Can Encrypted Images Still Train Neural Networks? Investigating Image Information and Random Vortex Transformation
XiaoKai Cao, WenJin Mo, ChangDong Wang, JianHuang Lai, Qiong Huang
TL;DR
This work defines a formal image information-content framework that combines pixel values with a nonlocal, distance-based neighboring-information term, enabling theoretical analysis of how transformations affect information. It proves that pixel swaps cannot increase total information content and introduces Random Vortex Transformation (RVT), an encryption that disturbs pixel coordinates along circumferences while preserving neighborhood relationships. The authors validate RVT experimentally, showing that neural models such as ResNet and Vision Transformer can be trained on RVT-encrypted data with minimal accuracy loss on MNIST and Fashion-MNIST and a modest loss on CIFAR-10, while random permutations severely degrade performance.
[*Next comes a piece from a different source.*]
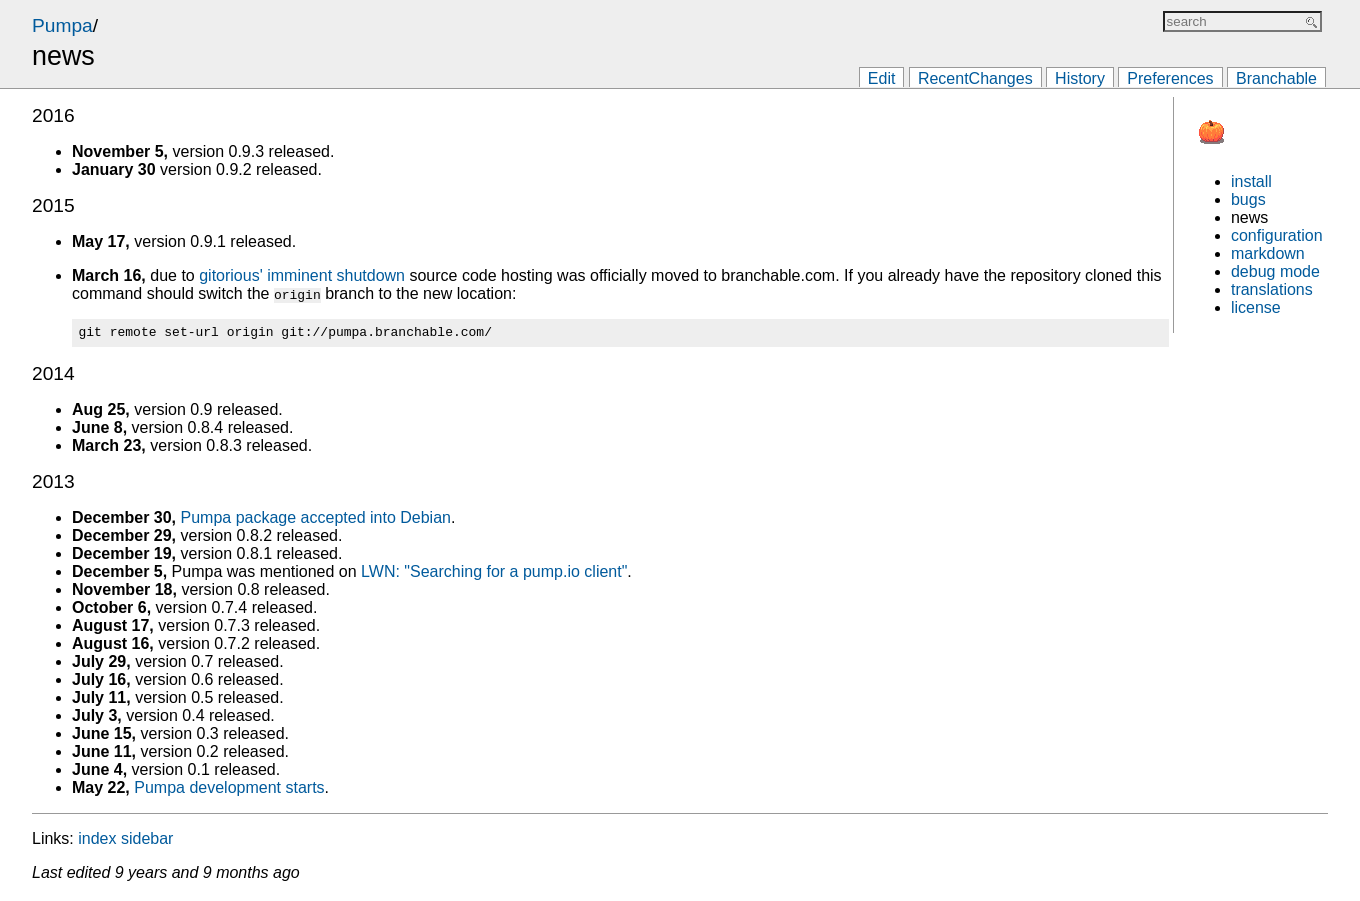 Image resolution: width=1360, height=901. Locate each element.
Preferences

The study demonstrates a path toward privacy-preserving machine learning on encrypted imagery and highlights a tangible link between information-content loss and accuracy degradation, with potential extensions to federated learning.
Abstract
Vision is one of the essential sources through which humans acquire information. In this paper, we establish a novel framework for measuring image information content to evaluate the variation in information content during image transformations. Within this framework, we design a nonlinear function to calculate the neighboring information content of pixels at different distances, and then use this information to measure the overall information content of the image. Hence, we define a function to represent the variation in information content during image transformations. Additionally, we utilize this framework to prove the conclusion that swapping the positions of any two pixels reduces the image's information content. Furthermore, based on the aforementioned framework, we propose a novel image encryption algorithm called Random Vortex Transformation. This algorithm encrypts the image using random functions while preserving the neighboring information of the pixels. The encrypted images are difficult for the human eye to distinguish, yet they allow for direct training of the encrypted images using machine learning methods. Experimental verification demonstrates that training on the encrypted dataset using ResNet and Vision Transformers only results in a decrease in accuracy ranging from 0.3\% to 6.5\% compared to the original data, while ensuring the security of the data. Furthermore, there is a positive correlation between the rate of information loss in the images and the rate of accuracy loss, further supporting the validity of the proposed image information content measurement framework.